Operational entanglement measures and state transformations (Katharina Schwaiger, MSc)
Jan 10, 2018
14:00 - 15:00
Institute for Theoretical Physics, Universität Innsbruck, Austria
New Lecture Hall, Room B 0.32
MPQ, Theory Division
Entanglement is the resource to overcome the natural limitations of spatially separated parties restricted to Local Operations assisted by Classical Communication (LOCC).

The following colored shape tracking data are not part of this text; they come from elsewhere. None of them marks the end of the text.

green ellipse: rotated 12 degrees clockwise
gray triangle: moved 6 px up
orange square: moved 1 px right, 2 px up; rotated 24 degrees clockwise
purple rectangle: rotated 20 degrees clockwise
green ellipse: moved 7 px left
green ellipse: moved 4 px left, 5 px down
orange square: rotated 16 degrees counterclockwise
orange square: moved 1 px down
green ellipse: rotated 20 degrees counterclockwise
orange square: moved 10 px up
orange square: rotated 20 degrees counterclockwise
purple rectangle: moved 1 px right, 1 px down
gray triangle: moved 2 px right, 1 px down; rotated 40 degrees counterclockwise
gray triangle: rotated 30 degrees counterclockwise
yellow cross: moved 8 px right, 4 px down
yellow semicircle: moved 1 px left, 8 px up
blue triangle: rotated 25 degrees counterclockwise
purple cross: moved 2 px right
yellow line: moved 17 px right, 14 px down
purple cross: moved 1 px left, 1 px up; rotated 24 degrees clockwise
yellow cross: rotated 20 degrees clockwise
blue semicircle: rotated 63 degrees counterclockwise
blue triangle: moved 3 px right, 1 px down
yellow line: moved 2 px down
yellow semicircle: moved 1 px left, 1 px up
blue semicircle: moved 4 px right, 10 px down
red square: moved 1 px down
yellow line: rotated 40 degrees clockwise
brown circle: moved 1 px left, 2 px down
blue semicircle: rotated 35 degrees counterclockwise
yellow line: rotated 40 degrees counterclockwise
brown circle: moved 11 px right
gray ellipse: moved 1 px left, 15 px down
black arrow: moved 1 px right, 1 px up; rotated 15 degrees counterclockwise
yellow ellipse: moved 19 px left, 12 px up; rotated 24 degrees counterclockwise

any function which qualifies and quantifies entanglement has to be
non-increasing under LOCC. We introduce two classes of operational entanglement
measures, i.e. the source and accessible entanglement. Whereas the
source entanglement measures from how many states the state of interest can be
obtained via LOCC, the accessible entanglement measures how many states can be
reached via LOCC from the state at hand. We consider here pure bipartite as
well as multipartite states and derive explicit formulae for these measures.
Moreover, we apply a state-conversion based
characterization of the mode-entanglement of Gaussian fermionic states (GFS).

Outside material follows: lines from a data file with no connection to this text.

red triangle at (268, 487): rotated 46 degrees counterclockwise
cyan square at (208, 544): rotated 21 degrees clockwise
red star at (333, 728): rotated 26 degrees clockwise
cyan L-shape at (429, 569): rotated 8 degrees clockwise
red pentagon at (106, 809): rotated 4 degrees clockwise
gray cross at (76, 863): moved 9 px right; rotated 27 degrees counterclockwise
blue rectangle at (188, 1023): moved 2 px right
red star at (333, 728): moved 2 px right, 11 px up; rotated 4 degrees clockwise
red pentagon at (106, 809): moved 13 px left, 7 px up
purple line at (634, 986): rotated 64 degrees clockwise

More precisely, we derive a standard form of mixed n-mode n-partite GFS up to
Gaussian local unitaries and show that there exist no non-trivial Gaussian LOCC
transformations among pure states. Thus, we investigate the richer classes of
Gaussian stochastic and fermionic LOCC. This allows us to show how to identify
the maximally entangled set (MES) of GFS, which is the multipartite
generalization of the bipartite maximally entangled state.